The biggest challenge for creating the digital coherent optical communications system was developing a higher-speed DSP. Initially, it was assumed that making a DSP that can operate from 40 to 100 Gbps would be very difficult. However, a transmission system provider in Canada developed a 40-Gbps DSP for dual-polarization QPSK signals and demonstrated its very high performance in compensating for chromatic dispersion and polarization-mode dispersion. This had a big impact on the fiber-optic communications field. In fact, digital coherent systems are now regarded as the mainstream technology for long-distance transmission at 40 to 100 Gbps.  

Dr. Kikuchi has been a principal researcher in the field of coherent optical transmission since 1980. His theoretical and experimental accomplishments and creative proposals have been leading contributions to coherent optical fiber communications systems.  
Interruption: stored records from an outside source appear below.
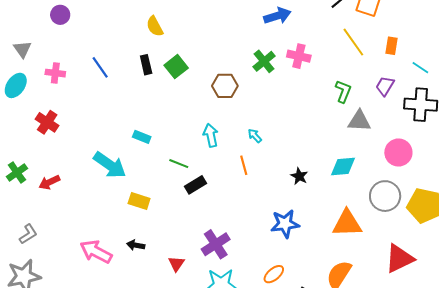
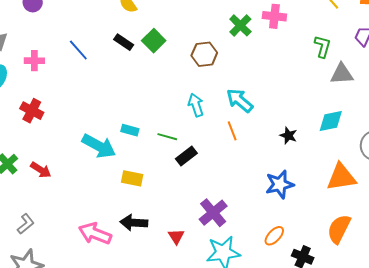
black rectangle: (146, 65) -> (124, 42), turned -36
cyan arrow: (255, 136) -> (240, 100), size x1.8
cyan rectangle: (142, 137) -> (130, 130), moved
red arrow: (49, 182) -> (41, 170), turned -115
black arrow: (136, 245) -> (134, 223), size x1.5

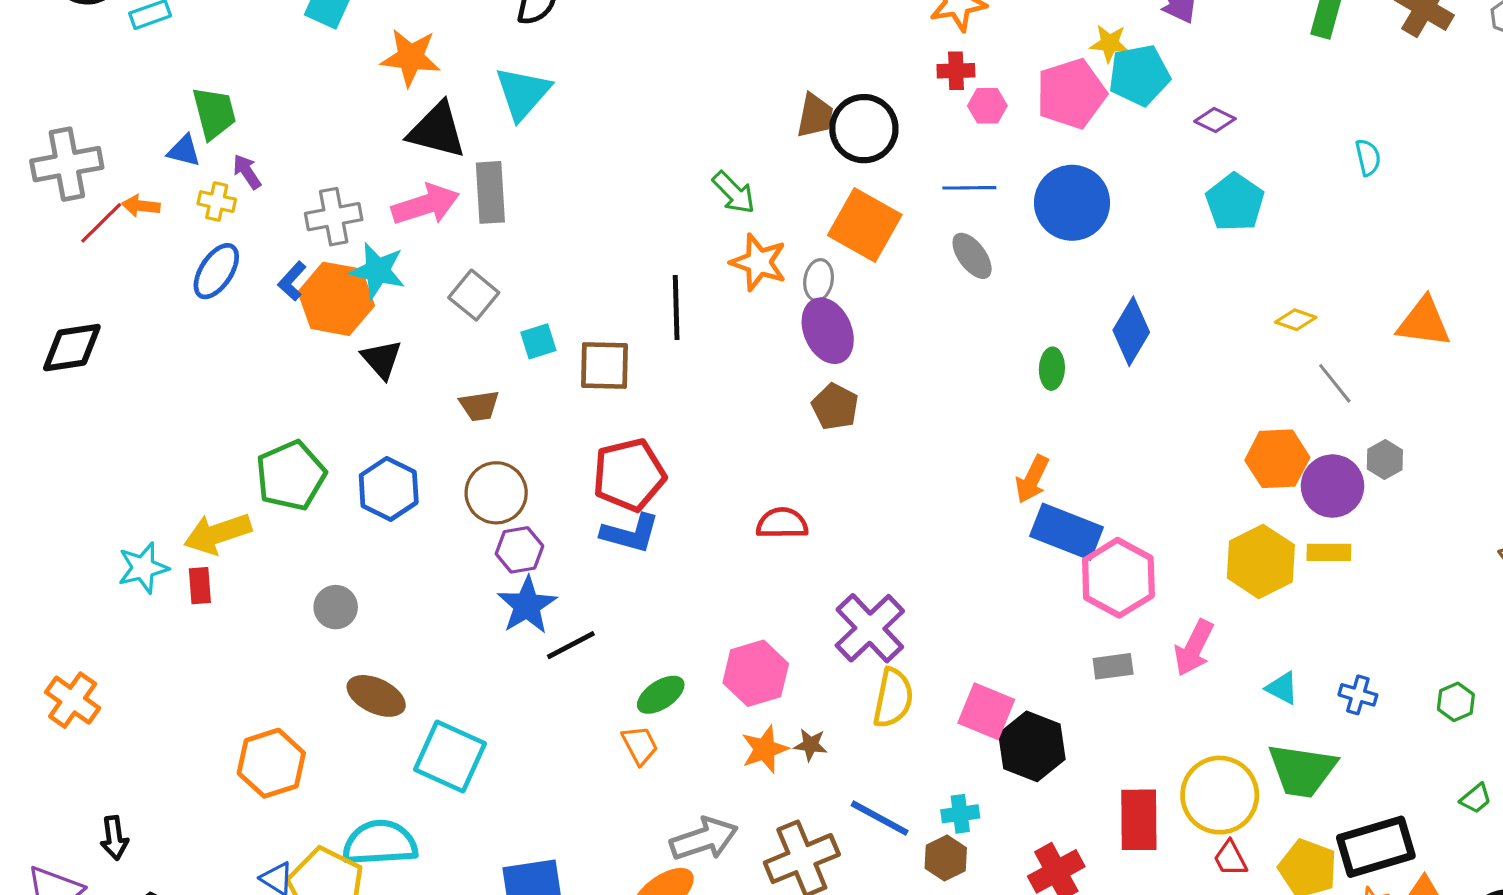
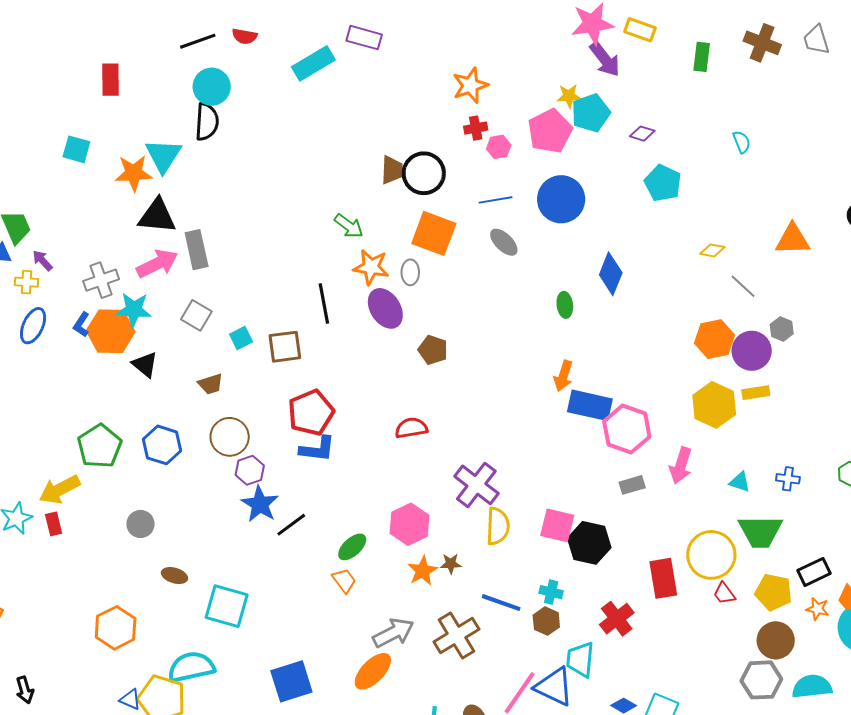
cyan triangle: (523, 93) -> (163, 156), moved
purple ellipse: (828, 331) -> (385, 308), moved
brown ellipse: (376, 696) -> (174, 576), size x0.7
cyan cross: (960, 814) -> (551, 592), turned 30
black rectangle: (1376, 847) -> (814, 572), size x0.7

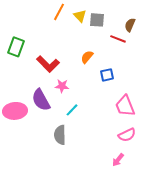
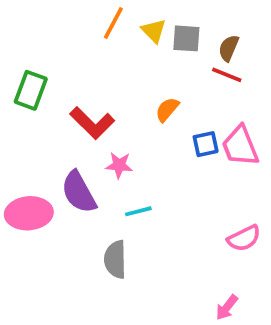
brown semicircle: (130, 25) -> (229, 48), moved
pink trapezoid: (125, 106) -> (240, 146), moved
cyan line: (72, 110) -> (138, 211), turned 32
pink semicircle: (127, 135) -> (244, 238), moved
Dr. Nakazawa made distinguished contributions to multi-level digital coherent technologies. He proposed the world’s first system application especially for optical QAM transmission in 2006. In addition, he recently achieved experimental transmission for 1024-level QAM, which maximally utilized the optical phase and amplitude information.  
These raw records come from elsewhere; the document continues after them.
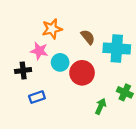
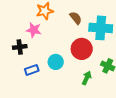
cyan circle: (60, 62) -> (56, 62), moved
red circle: (82, 73) -> (82, 49), moved

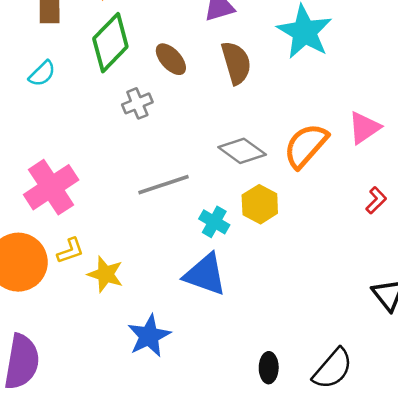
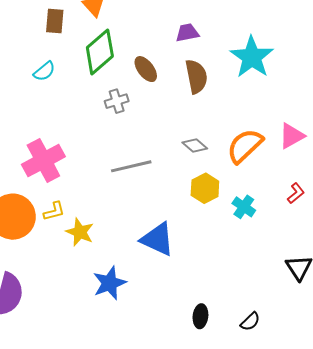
gray diamond: (242, 151) -> (195, 145), size x0.7
cyan cross: (214, 222) -> (244, 207), moved
black semicircle: (333, 369) -> (250, 322), size x0.6

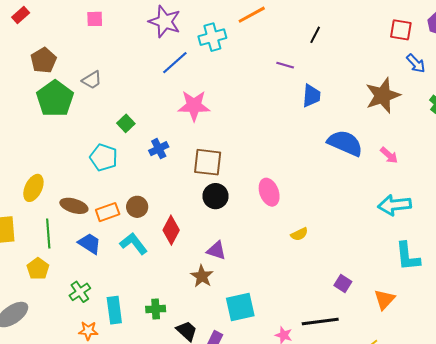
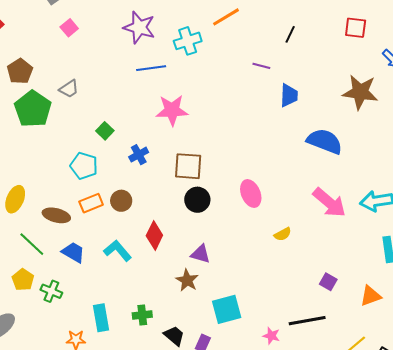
pink square: (95, 19) -> (69, 28), turned -36
red square: (401, 30) -> (356, 28), moved
blue line: (175, 63) -> (151, 68), turned 36
brown star: (383, 95) -> (360, 92), turned 30
pink arrow: (389, 155) -> (329, 203), moved, size x1.8
brown circle: (137, 207) -> (121, 201), moved
orange rectangle: (108, 212) -> (91, 203), moved
green line: (48, 234) -> (32, 244), turned -40
green cross: (80, 292) -> (51, 291), moved, turned -30
orange triangle: (385, 299) -> (371, 296), turned 30

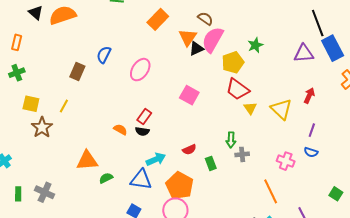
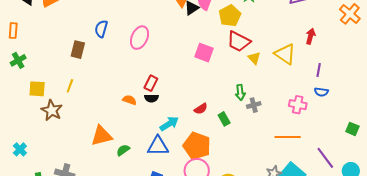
pink square: (189, 95) -> (204, 53), moved
orange line: (271, 191) -> (288, 137), turned -55

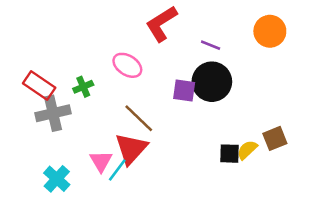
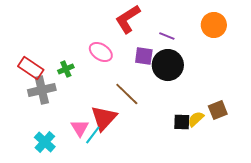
purple square: (184, 91) -> (144, 56), moved
brown line: (139, 118) -> (127, 94), moved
He started his research in this area in 2000. That is when he developed a stable 1.5-micrometer wavelength erbium fiber laser having a narrow spectral width. It was tuned to an acetylene molecule absorption spectrum. His aim was to apply the laser for the signal and local light source for coherent QAM optical transmission. Using intermediate frequency (IF) stabilization circuits and a QAM optical modulator that he developed, he has experimentally performed many multi-level QAM transmission experiments. These include ones at the 64 and 128 levels in 2006, at the 256 to 512 levels in 2010 and 2011, and at 1024 in 2012. The frequency utilization efficiency has significantly improved from around 1 to 14 bit/s/Hz, which is very close to the Shannon limit spectral efficiency and is the world’s highest efficiency ever achieved in optical fiber transmission experiments. Although much improvement will be required to commercialize these QAM systems, he has achieved unrivaled and enlightening results in this research field.  
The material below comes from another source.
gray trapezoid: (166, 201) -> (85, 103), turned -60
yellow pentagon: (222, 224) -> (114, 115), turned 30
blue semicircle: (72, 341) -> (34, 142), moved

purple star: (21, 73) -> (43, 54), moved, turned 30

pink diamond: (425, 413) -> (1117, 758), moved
In addition, he has long been known internationally for his numerous contributions to optical fiber communications. These include the world’s first achievement of a compact laser-diode-pumped EDFA in 1989 and the first demonstration of long-span optical-soliton transmission using compact EDFAs. Recently, he has also been known as a global advocate for the development of paradigm shift fiber optic transmission technologies, such as the use of a mulch-core fiber transmission or a multimode fiber transmission with multi-input/multi-output (MIMO) receiver technology.  

Microwave technology may be considered to be a prerequisite for coherent optical transmission. However, to achieve extremely high-capacity and long-span transmission using optical fiber, various original and creative technologies have been required for the light sources, receiver diversity circuits, DSP control, optical fiber dispersion compensation, and so on. Nevertheless, both Dr. Kikuchi and Dr. Nakazawa have played very important roles in effectively developing coherent fiber optic communications systems.  

The NEC C&C Foundation highly praises Dr. Kikuchi and Dr. Nakazawa for their contributions to the advancement of the information technology industry through their research and development on coherent optical fiber communications systems.